LONDON: Equities and oil prices extended a global rout for markets on Friday (Apr 4) after China hit back over President Donald Trump’s tariff blitz with its own mammoth levy on United States goods, inflaming global trade war fears.

Despite the market turmoil, Trump insisted: “My policies will never change.”

Wall Street stocks fell more than two per cent at the start of trading, with the blue-chip Dow falling below 40,000 points for the first time since last August, a day after the S&P 500 experienced its largest drop since the COVID-19 pandemic in 2020.

The tech-heavy Nasdaq, meanwhile, was on course to confirm a bear market, having dropped more than 20 per cent from its all-time closing high touched in December.

“Sentiment is so fragile right now,” Chris Beauchamp, chief market analyst at online trading platform IG, told AFP.

“Investors are firmly in the ‘get me to cash now’ phase, on fears that other nations will follow China’s lead, and of course that the US president will respond to China’s tariffs with even more charges.

“This trade war is like nothing we’ve seen for years, perhaps decades,” Beauchamp added.

The S&P 500 lost 134.05 points, or 2.48 per cent, to stand at 5,262.47 points, while the Nasdaq Composite dropped 473.16 points, or 2.86 per cent, to 16,077.44. The Dow Jones Industrial Average fell 994.46 points, or 2.45 per cent, to 39,551.47.

Frankfurt’s main DAX index of German blue-chip companies plunged more than 5 per cent moments after the Chinese government said it would slap additional 34 per cent tariffs on all imports of US goods from Apr 10.

It then pared losses to stand down 3.8 per cent in afternoon deals, with Paris and London also down more than 3 per cent.

The falls came despite data showing the world’s biggest economy added 228,000 jobs last month, much higher than analysts expected.

“There’s no question that the trade war is fueling the current sell-off, but the big question is if and when it will start to impact the economy in a meaningful way,” said eToro US investment analyst Bret Kenwell.

The jobs report “again showed that we have yet to see a significant spike in jobless claims, and if the most recent payrolls report avoids a large revision lower like we saw for February, it bodes well for the US economy”, he added.

The dollar was steadier against main rivals having fallen sharply on Thursday on fears of a recession in the United States.

But oil futures plummeted around 7 per cent, having already plunged about 6 to 7 per cent on Thursday on the prospect of weaker demand.

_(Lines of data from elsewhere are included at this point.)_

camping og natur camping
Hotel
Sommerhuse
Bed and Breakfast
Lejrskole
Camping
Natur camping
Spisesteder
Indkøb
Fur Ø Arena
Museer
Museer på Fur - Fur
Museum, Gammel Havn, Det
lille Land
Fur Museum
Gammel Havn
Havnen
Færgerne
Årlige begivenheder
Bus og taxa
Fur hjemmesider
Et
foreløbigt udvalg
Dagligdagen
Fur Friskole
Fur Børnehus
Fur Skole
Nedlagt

News that OPEC+ had unexpectedly hiked crude supply more than planned added to the steep selling.

The price of traded copper – a vital component for energy storage, electric vehicles, solar panels and wind turbines – tumbled more than 5 per cent.

Beijing on Friday also imposed export controls on seven rare earth elements, its commerce ministry said, including gadolinium – commonly used in MRIs – and yttrium, utilised in consumer electronics.

“Another jolt of fear has shot through markets as China’s threat of retaliation has materialised,” said Susannah Streeter, head of money and markets at Hargreaves Lansdown.

“The big concern is that this is a sign of a sharp escalation of the tariff war which will have major implications for the global economy.”